» Exercise goal
Check each line of the material for "Hardware" and report how many lines have it, with nothing added.

» Data for analysis

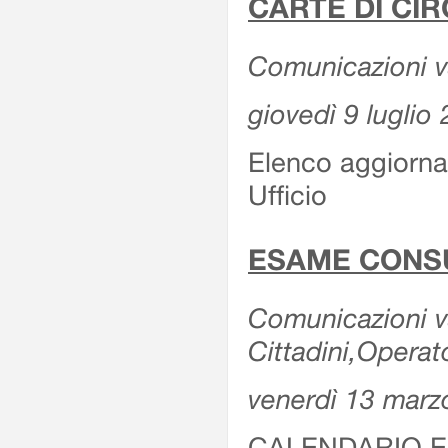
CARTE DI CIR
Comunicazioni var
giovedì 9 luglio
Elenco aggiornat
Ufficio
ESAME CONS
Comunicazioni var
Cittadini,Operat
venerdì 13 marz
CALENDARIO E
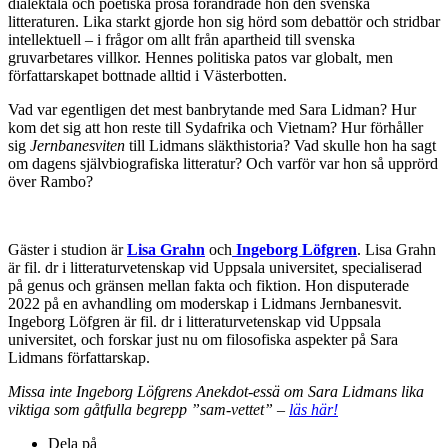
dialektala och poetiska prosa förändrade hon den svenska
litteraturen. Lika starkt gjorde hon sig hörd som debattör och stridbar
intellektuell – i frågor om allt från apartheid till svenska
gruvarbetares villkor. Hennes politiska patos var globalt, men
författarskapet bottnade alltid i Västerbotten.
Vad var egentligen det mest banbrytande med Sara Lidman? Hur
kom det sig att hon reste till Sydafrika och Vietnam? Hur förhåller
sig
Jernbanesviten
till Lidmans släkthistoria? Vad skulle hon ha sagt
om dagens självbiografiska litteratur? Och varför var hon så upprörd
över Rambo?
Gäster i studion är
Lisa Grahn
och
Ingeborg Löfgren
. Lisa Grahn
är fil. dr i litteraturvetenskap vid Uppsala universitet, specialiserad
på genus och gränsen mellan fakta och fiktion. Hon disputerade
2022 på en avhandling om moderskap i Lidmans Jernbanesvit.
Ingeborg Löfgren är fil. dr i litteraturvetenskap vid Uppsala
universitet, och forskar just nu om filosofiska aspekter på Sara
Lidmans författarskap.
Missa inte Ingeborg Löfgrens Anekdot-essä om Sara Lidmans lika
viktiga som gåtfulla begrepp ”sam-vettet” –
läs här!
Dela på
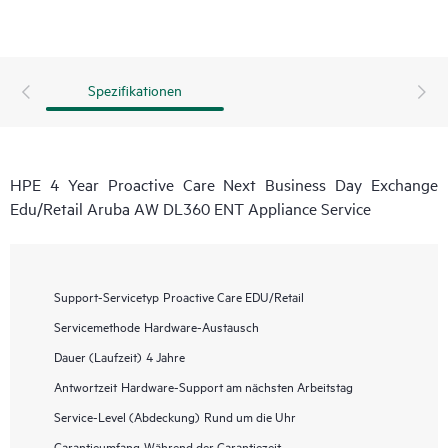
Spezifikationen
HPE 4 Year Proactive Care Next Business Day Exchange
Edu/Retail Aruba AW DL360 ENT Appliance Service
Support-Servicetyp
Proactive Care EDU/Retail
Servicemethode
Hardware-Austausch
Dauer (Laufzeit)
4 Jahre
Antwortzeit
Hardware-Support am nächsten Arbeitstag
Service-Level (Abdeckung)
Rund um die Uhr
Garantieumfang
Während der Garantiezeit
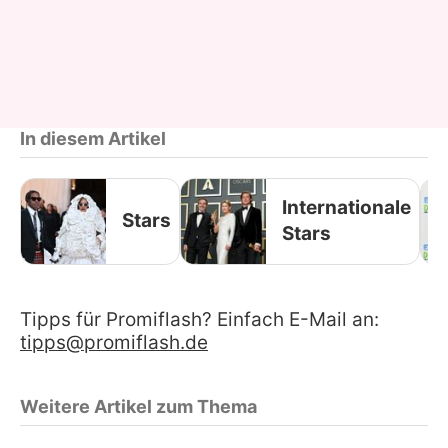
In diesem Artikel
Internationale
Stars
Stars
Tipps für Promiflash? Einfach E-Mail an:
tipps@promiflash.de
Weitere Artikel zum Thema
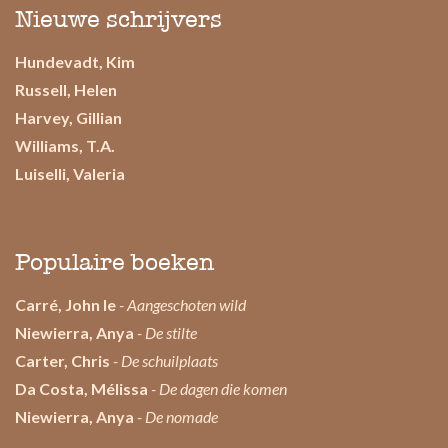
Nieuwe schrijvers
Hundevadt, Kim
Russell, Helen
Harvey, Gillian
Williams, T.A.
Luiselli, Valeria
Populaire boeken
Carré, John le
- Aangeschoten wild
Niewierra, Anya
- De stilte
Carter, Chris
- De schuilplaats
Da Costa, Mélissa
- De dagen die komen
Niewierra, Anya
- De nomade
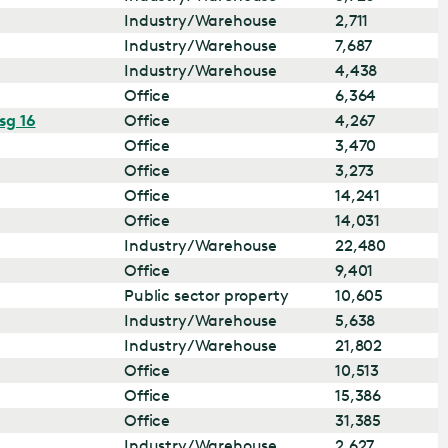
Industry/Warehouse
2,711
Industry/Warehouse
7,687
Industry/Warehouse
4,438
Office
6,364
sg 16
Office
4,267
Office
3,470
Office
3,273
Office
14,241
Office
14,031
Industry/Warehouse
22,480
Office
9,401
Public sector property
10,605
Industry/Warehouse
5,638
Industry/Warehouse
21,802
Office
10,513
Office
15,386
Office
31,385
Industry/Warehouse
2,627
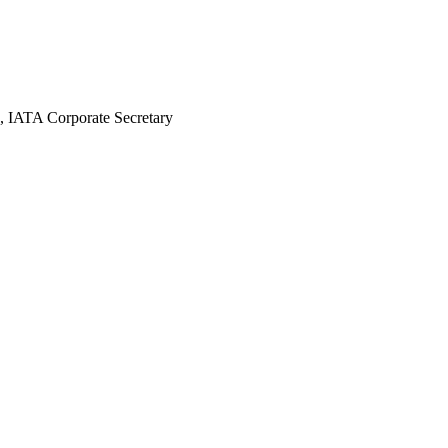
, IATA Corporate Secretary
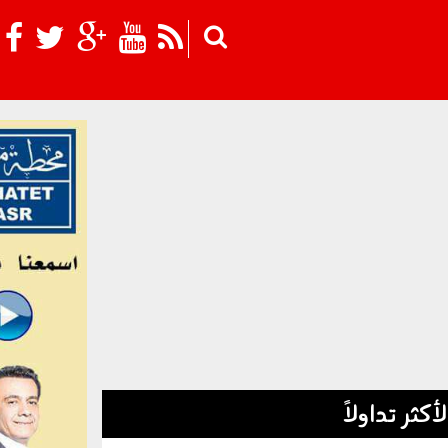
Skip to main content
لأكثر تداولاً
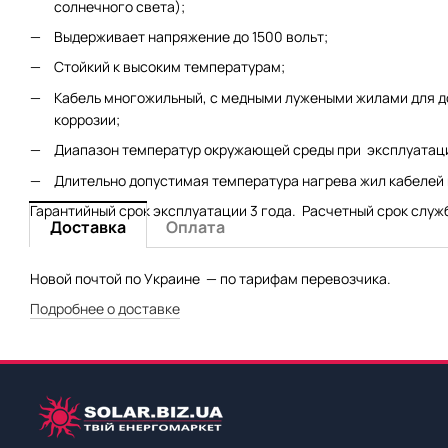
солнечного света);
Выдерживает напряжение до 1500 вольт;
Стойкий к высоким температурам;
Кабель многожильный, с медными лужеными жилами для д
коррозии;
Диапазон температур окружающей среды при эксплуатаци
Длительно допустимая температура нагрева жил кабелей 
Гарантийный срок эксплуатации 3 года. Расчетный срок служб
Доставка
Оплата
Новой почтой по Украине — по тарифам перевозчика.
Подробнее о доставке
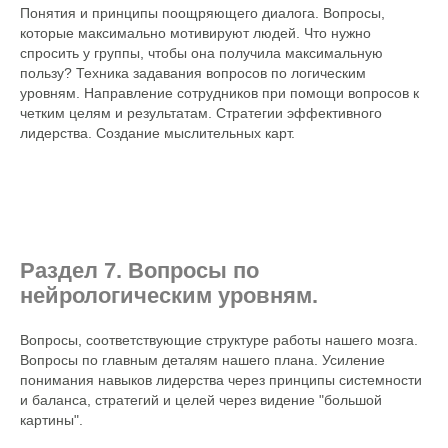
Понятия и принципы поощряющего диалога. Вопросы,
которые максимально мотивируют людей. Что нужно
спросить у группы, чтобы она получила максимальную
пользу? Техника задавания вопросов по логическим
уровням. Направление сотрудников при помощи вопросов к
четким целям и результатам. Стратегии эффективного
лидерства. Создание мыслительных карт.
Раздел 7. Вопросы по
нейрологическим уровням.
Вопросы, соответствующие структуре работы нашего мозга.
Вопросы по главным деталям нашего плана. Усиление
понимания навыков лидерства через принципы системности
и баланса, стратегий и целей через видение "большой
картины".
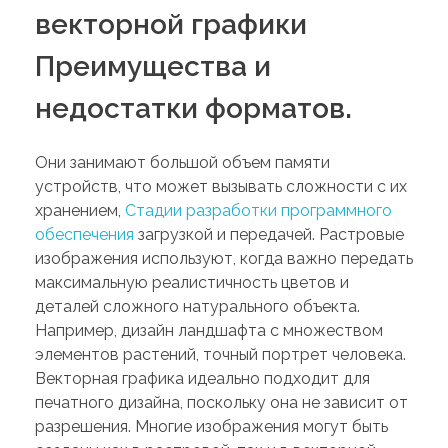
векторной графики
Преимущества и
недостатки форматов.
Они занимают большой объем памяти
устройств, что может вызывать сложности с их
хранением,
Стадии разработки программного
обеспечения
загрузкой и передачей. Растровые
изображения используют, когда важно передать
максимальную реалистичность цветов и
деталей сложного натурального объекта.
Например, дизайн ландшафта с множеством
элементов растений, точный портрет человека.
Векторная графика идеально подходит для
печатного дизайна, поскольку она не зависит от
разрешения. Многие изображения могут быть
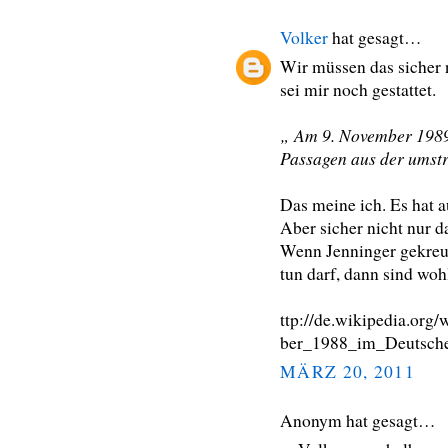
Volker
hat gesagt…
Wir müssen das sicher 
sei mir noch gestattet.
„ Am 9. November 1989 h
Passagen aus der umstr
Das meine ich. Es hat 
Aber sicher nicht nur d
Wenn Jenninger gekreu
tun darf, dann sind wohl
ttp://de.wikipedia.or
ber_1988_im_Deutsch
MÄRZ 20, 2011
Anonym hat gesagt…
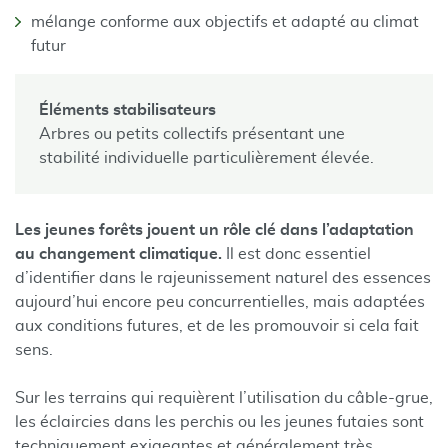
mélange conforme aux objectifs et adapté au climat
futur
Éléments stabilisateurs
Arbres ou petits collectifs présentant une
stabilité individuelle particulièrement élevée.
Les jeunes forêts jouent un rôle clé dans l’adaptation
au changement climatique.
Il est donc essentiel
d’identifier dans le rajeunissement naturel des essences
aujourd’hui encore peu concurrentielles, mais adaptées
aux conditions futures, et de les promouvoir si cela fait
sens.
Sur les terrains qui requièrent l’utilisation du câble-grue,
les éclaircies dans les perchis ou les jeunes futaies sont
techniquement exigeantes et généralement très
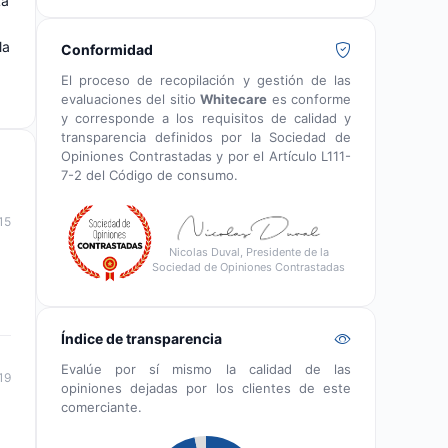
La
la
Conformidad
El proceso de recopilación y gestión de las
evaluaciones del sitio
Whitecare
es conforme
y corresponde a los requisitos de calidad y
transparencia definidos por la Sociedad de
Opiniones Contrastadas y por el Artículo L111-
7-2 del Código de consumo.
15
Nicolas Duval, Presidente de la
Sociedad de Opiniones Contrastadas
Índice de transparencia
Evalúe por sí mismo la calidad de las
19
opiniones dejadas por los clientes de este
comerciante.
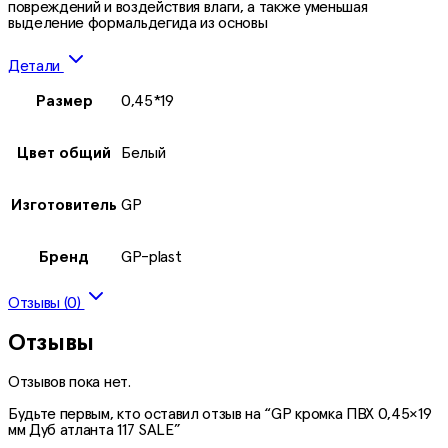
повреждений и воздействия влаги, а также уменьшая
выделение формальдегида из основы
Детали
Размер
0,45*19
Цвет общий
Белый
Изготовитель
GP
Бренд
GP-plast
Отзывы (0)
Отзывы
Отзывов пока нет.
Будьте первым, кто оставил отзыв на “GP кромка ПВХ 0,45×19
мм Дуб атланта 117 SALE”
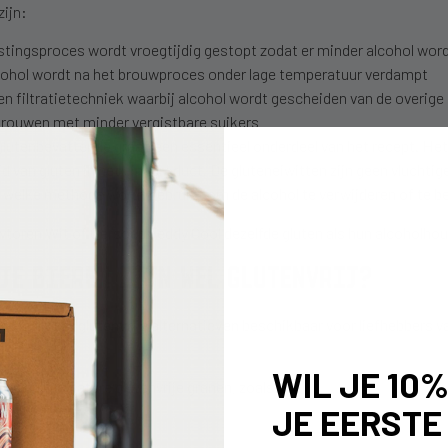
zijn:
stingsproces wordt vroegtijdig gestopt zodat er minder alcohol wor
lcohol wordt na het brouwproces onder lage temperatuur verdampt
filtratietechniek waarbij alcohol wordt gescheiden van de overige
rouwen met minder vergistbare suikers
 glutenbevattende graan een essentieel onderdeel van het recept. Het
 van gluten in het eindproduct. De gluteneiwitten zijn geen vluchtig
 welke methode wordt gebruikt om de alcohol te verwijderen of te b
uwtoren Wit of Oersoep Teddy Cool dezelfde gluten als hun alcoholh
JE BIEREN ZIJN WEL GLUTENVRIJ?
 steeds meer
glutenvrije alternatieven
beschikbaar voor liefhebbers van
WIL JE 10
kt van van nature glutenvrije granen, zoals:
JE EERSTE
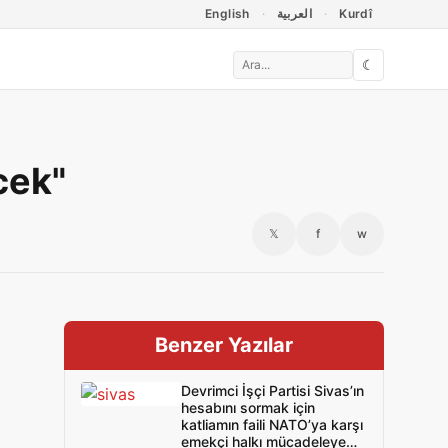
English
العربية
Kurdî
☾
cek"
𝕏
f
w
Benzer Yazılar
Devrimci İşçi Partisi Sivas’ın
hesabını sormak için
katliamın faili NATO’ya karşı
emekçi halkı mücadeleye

» Solution
2